╭─ Source data
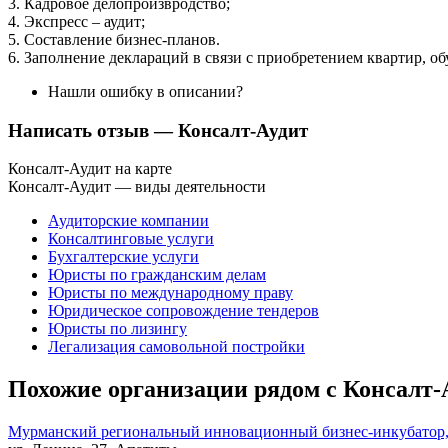
3. Кадровое делопроизвродство;
4. Экспресс – аудит;
5. Составление бизнес-планов.
6. Заполнение деклараций в связи с приобретением квартир, о
Нашли ошибку в описании?
Написать отзыв
— Консалт-Аудит
Консалт-Аудит на карте
Консалт-Аудит — виды деятельности
Аудиторские компании
Консалтинговые услуги
Бухгалтерские услуги
Юристы по гражданским делам
Юристы по международному праву
Юридическое сопровождение тендеров
Юристы по лизингу
Легализация самовольной постройки
Похожие организации рядом с Консалт-
Мурманский региональный инновационный бизнес-инкубатор, 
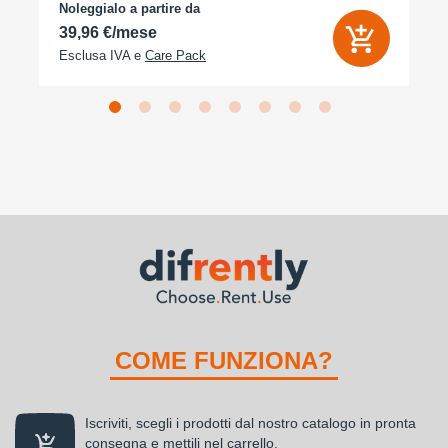
Noleggialo a partire da
39,96 €/mese
Esclusa IVA e
Care Pack
COME FUNZIONA?
Iscriviti, scegli i prodotti dal nostro catalogo in pronta
consegna e mettili nel carrello.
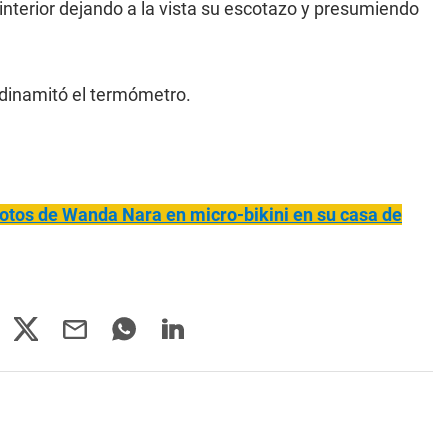
a interior dejando a la vista su escotazo y presumiendo
i dinamitó el termómetro.
fotos de Wanda Nara en micro-bikini en su casa de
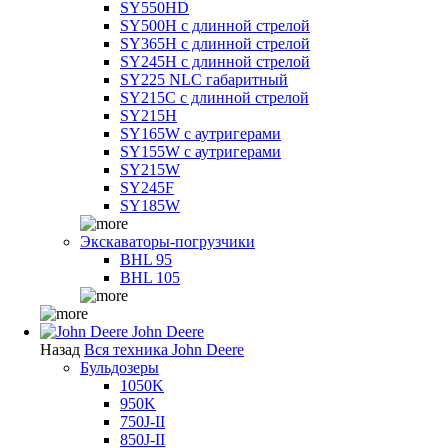
SY550HD
SY500H с длинной стрелой
SY365H с длинной стрелой
SY245H с длинной стрелой
SY225 NLC габаритный
SY215C с длинной стрелой
SY215H
SY165W с аутригерами
SY155W с аутригерами
SY215W
SY245F
SY185W
Экскаваторы-погрузчики
BHL 95
BHL 105
John Deere
Назад
Вся техника John Deere
Бульдозеры
1050K
950K
750J-II
850J-II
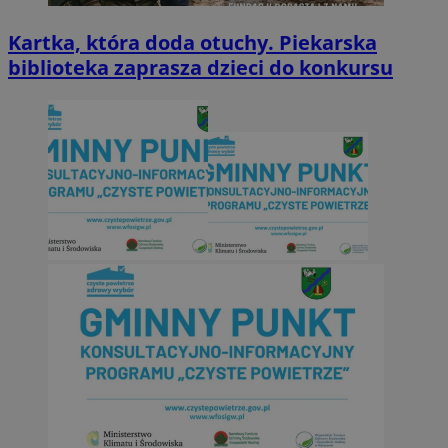
Kartka, która doda otuchy. Piekarska
biblioteka zaprasza dzieci do konkursu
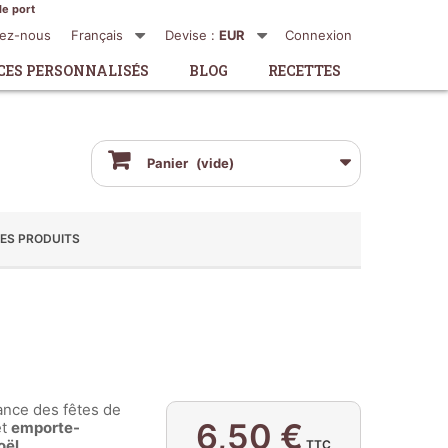
de port
tez-nous
Français
Devise :
EUR
Connexion
CES PERSONNALISÉS
BLOG
RECETTES
Panier
(vide)
ES PRODUITS
ance des fêtes de
6,50 €
et
emporte-
oël.
TTC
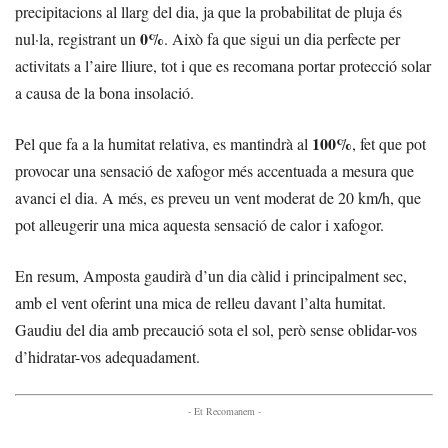
precipitacions al llarg del dia, ja que la probabilitat de pluja és
0%
nul·la, registrant un
. Això fa que sigui un dia perfecte per
activitats a l’aire lliure, tot i que es recomana portar protecció solar
a causa de la bona insolació.
100%
Pel que fa a la humitat relativa, es mantindrà al
, fet que pot
provocar una sensació de xafogor més accentuada a mesura que
avanci el dia. A més, es preveu un vent moderat de 20 km/h, que
pot alleugerir una mica aquesta sensació de calor i xafogor.
En resum, Amposta gaudirà d’un dia càlid i principalment sec,
amb el vent oferint una mica de relleu davant l’alta humitat.
Gaudiu del dia amb precaució sota el sol, però sense oblidar-vos
d’hidratar-vos adequadament.
- Et Recomanem -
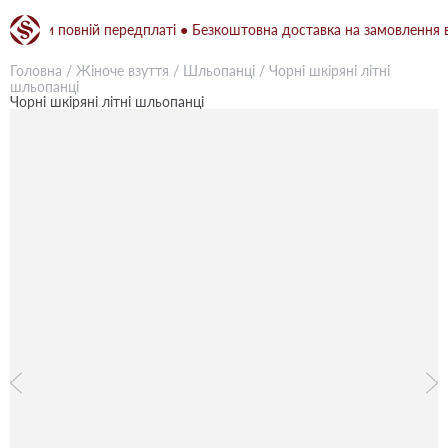
при повній передплаті ● Безкоштовна доставка на замовлення від 1
Головна
/
Жіноче взуття
/
Шльопанці
/
Чорні шкіряні літні
шльопанці
Чорні шкіряні літні шльопанці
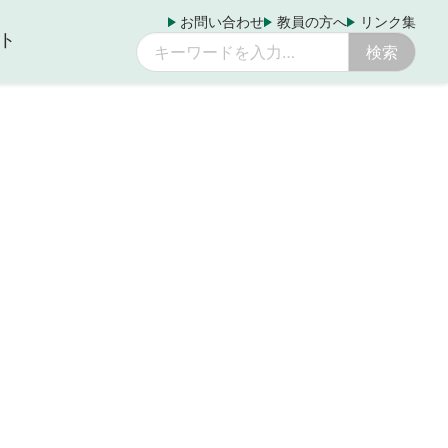
お問い合わせ
教員の方へ
リンク集
ト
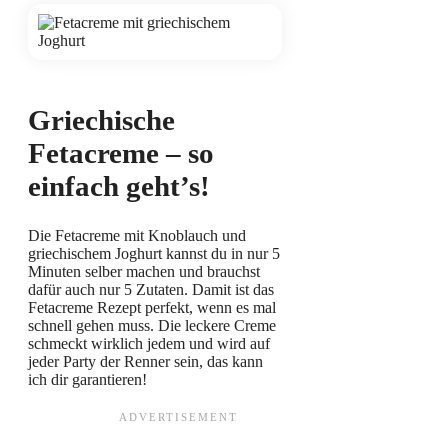
Griechische
Fetacreme – so
einfach geht’s!
Die Fetacreme mit Knoblauch und
griechischem Joghurt kannst du in nur 5
Minuten selber machen und brauchst
dafür auch nur 5 Zutaten. Damit ist das
Fetacreme Rezept perfekt, wenn es mal
schnell gehen muss. Die leckere Creme
schmeckt wirklich jedem und wird auf
jeder Party der Renner sein, das kann
ich dir garantieren!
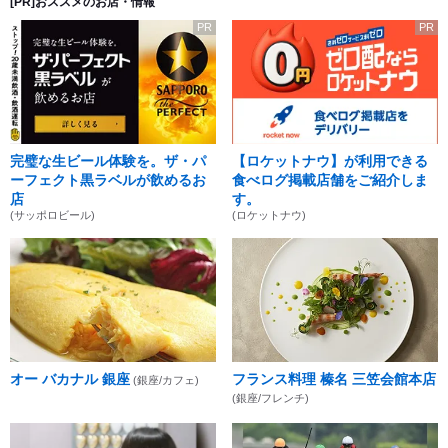
[PR]おススメのお店・情報
PR
PR
完璧な生ビール体験を。ザ・パ
【ロケットナウ】が利用できる
ーフェクト黒ラベルが飲めるお
食べログ掲載店舗をご紹介しま
店
す。
(サッポロビール)
(ロケットナウ)
オー バカナル 銀座
フランス料理 榛名 三笠会館本店
(銀座/カフェ)
(銀座/フレンチ)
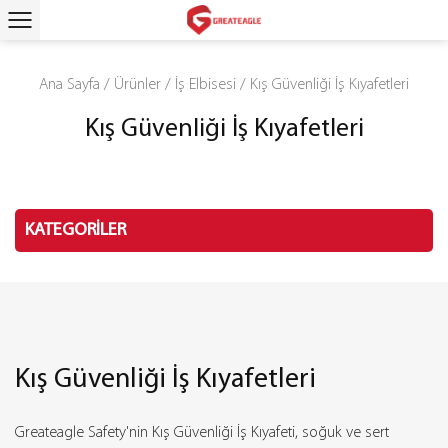
Ana Sayfa
/
Ürünler
/
İş Elbisesi
/
Kış Güvenliği İş Kıyafetleri
Kış Güvenliği İş Kıyafetleri
KATEGORİLER
Kış Güvenliği İş Kıyafetleri
Greateagle Safety'nin Kış Güvenliği İş Kıyafeti, soğuk ve sert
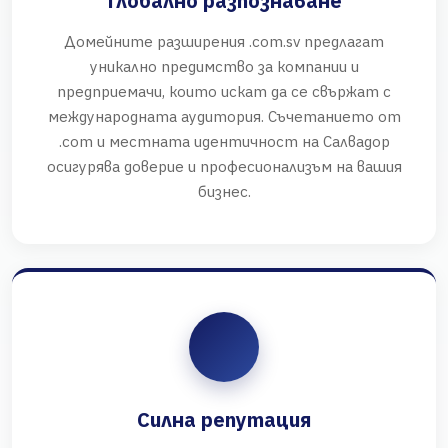
Глобално разпознаване
Домейните разширения .com.sv предлагат
уникално предимство за компании и
предприемачи, които искат да се свържат с
международната аудитория. Съчетанието от
.com и местната идентичност на Салвадор
осигурява доверие и професионализъм на вашия
бизнес.
Силна репутация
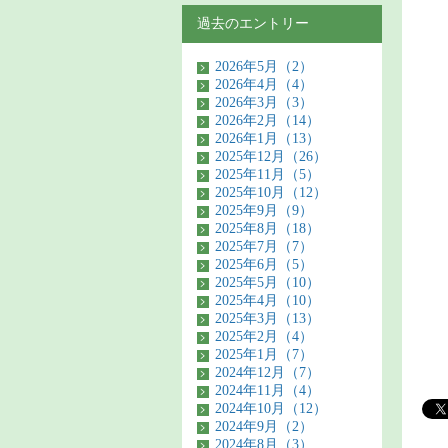
過去のエントリー
2026年5月（2）
2026年4月（4）
2026年3月（3）
2026年2月（14）
2026年1月（13）
2025年12月（26）
2025年11月（5）
2025年10月（12）
2025年9月（9）
2025年8月（18）
2025年7月（7）
2025年6月（5）
2025年5月（10）
2025年4月（10）
2025年3月（13）
2025年2月（4）
2025年1月（7）
2024年12月（7）
2024年11月（4）
2024年10月（12）
2024年9月（2）
2024年8月（3）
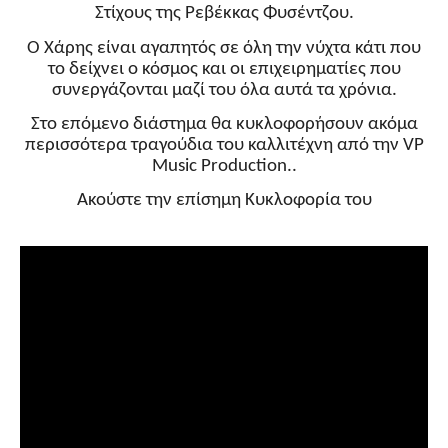
Στίχους της Ρεβέκκας Φυσέντζου.
Ο Χάρης είναι αγαπητός σε όλη την νύχτα κάτι που
το δείχνει ο κόσμος και οι επιχειρηματίες που
συνεργάζονται μαζί του όλα αυτά τα χρόνια.
Στο επόμενο διάστημα θα κυκλοφορήσουν ακόμα
περισσότερα τραγούδια του καλλιτέχνη από την VP
Music Production..
Ακούστε την επίσημη Κυκλοφορία του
╰─
Requirement
Counting only lines that contain the string "vent", how many are there in the data above? Give the number alone.

Response to this task
2